Anyway, I emerged from the movie theatre, red-eyed and heart-wrung.  A few days later, my friend Lilian asked me at which parts my kids cried cos her teenage son Brian remained stoic while she wept throughout. Upon questioning my kids, I was absolutely floored when both of them replied they didn't shed a single tear! Lesley-Anne said she felt touched at many parts but not enough to cry.  In fact, Andre looked at me astonished and said, "hah? you mean you actually cried?"

Not weep even for poor Fantine? Thou art heartless souls!

I was grumbling about how emotionless my kids were to another friend when she offered an alternative explanation - kids tend to be less moved by movies/books because they have had limited life experience and therefore can less identify with human situations, especially adult ones.  She recalled how when she was young, her mum would sob uncontrollably over some tv drama while she and her brother would cringe as they passed her a box of tissue.  Now, my friend's the one who blubbers in front of the tv!

Orrnnhhhh.  It makes sense.

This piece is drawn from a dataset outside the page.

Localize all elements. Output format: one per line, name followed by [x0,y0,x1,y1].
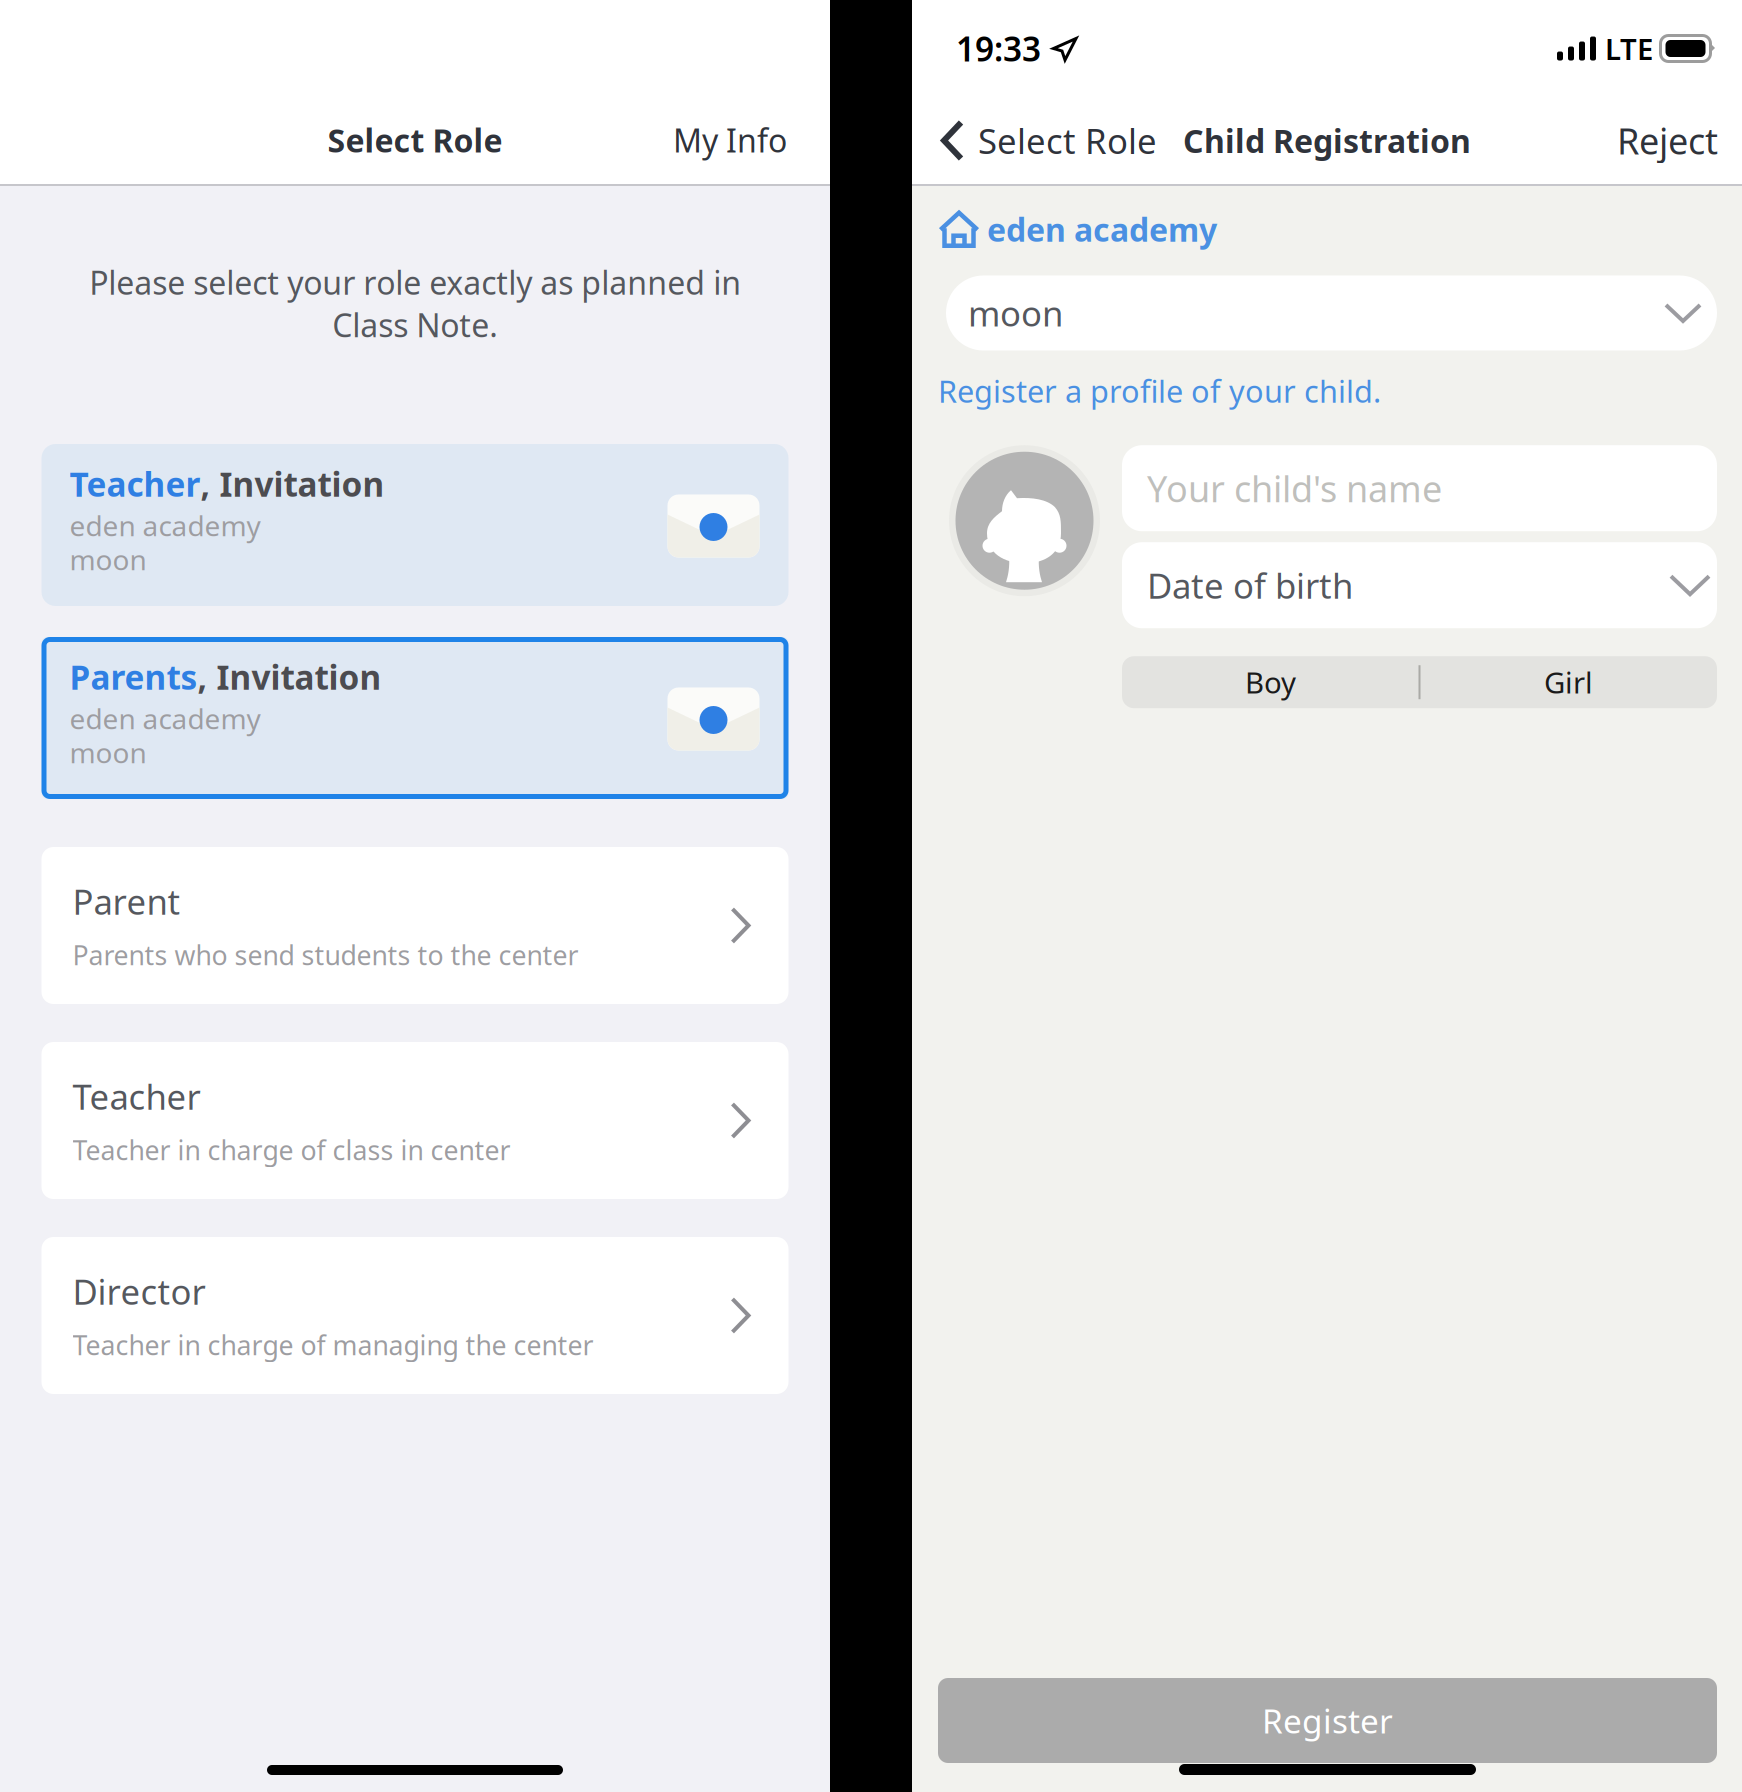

I remember in my first job, there was only one married-with-kids colleague in my department.  Ever so often, she would bring up some news article of kids being killed in accidents or dying of illnesses with horror and tears in her eyes while the rest of us would look nonplussed and think, "yeah, it's sad but so are lots of other tragedies in the world."

It's only when I became a parent myself that I fully understood the extent of her feelings.  In other words, when adults watch Les Miz, we absorb the full emotional onslaught in relation to our knowledge and experience of life, whereas for our kids, it's probably just another sad story of emo, dysfunctional adults who can burst into song at perfect pitch even when they're dying.

So my kids are not heartless afterall. Phew.